Софуля лежит тихо, температура уже 39,6, по секундам даю ей лекарство, сознание она не теряет и только смотрит неотрывно своими большими, лихорадочными глазами в мои, как будто хочет узнать в них свою судьбу.
На воспаление легких не похоже, она совсем не кашляет, что это, инфекция?
Я веселюсь и рассказываю ей байки, анекдоты, и абсолютное чувство юмора заставило Софулю все-таки улыбнуться уголком рта: людоеды – муж и жена ложатся спать, и муж, задремав, начинает метаться, вскакивать, выкрикивать какие-то слова, жена будит его и укоризненно говорит: "Сколько раз предупреждала тебя не есть интеллектуалов на ночь".
Часы бегут.
У Софули тоже дочь повзрослела без нее, но у чужих людей, очень дальних родственников в Тарту, которые выдали юную семнадцатилетнюю Изольду за сорокапятилетнего вдовца. Изольда ни о чем плохом не пишет, но между строк это по-детски прорывается.
Ждать больше нельзя. Дрезины нет. Посылаю за Филиным:
– Если немедленно Каменскую не отвезут в больницу на "Мостовицу", я петь сегодня в концерте не буду и вообще, пока Каменскую не положат в больницу, петь не буду.
У него вылезли из орбит глаза, побежал. Мужчины все узнали, началась паника, дрезине идти к нам полчаса, жду, что будет.
Дрезина пришла. Погрузили Софулю, а самим надо грузиться на волокушу на концерт.
Написала Люсе на "Мостовицу" записку, чтобы из-под земли достали антибиотики, чего бы это ни стоило, и выходили Софулю. Люся – порядочная девочка и нашего круга. Мы вот-вот должны выбраться к "кукушке", а значит, к "центру", к станции, вокруг которой управление лагерем и женские лагпункты, и один из первых концертов должен быть именно на "Мостовице".

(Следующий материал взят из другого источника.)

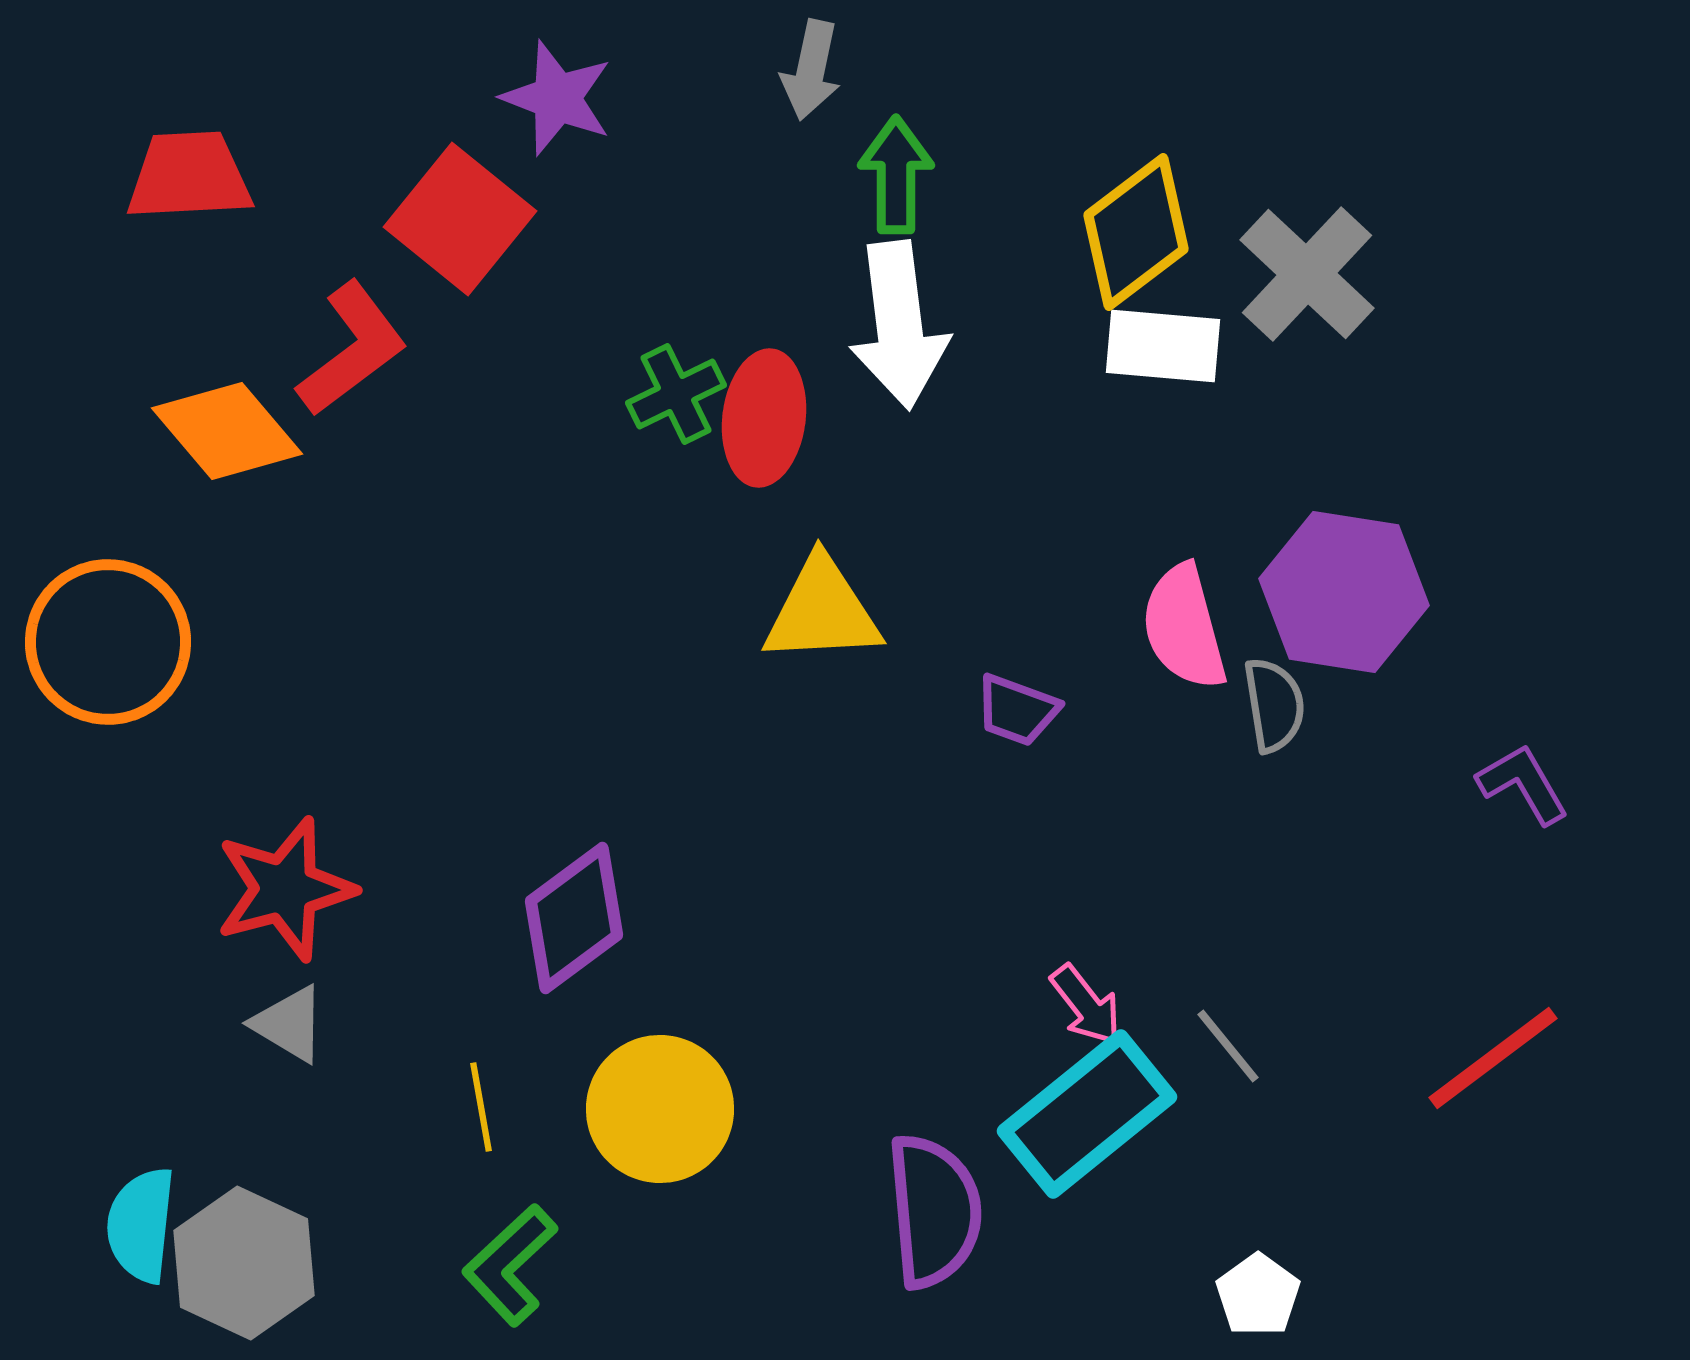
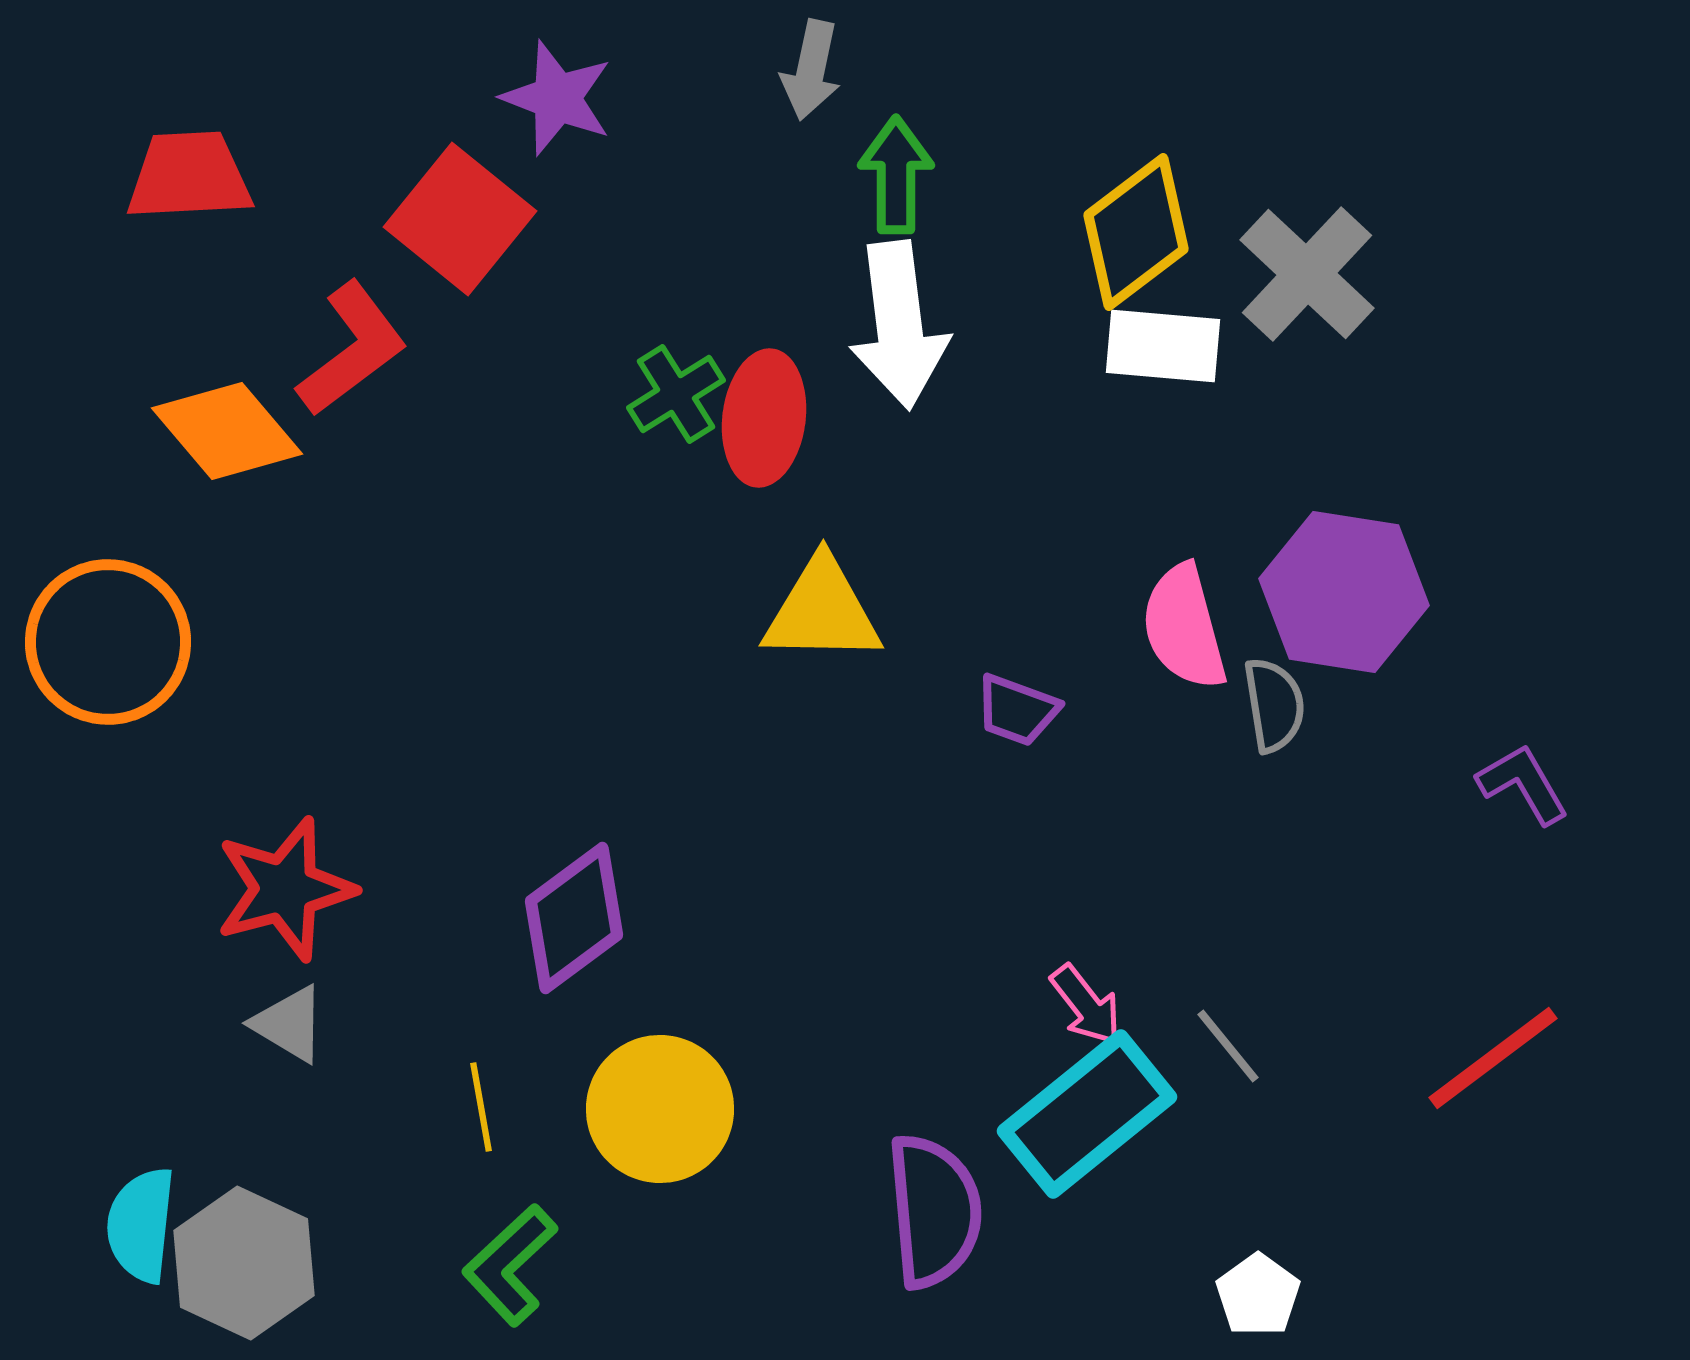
green cross: rotated 6 degrees counterclockwise
yellow triangle: rotated 4 degrees clockwise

С волнением жду встречи с Алешей: неужели он будет упрекать меня, устроит сцену, повысит голос, он не смеет меня огорчить, он во всем мире самый прекрасный.
Алеша подбегает со слезами на глазах, при всех обнимает, целует:
– Любимая! Прекрасная! Героиня наша! Только бы жертва не была напрасной! Мы все будет молиться за Софулю! Она выживет.
И я счастлива, а я не героиня вовсе, выхода не было, никто же, кроме меня, ничем помочь не смог бы.
Как в критических ситуациях всё проверяется, какими все на волокуше стали близкими, солидарными, как все волнуются за Софулю, за меня, и, оказывается, все давно знали о нашей с Алешей любви и смеются, потому что сияние от нас исходит на километры.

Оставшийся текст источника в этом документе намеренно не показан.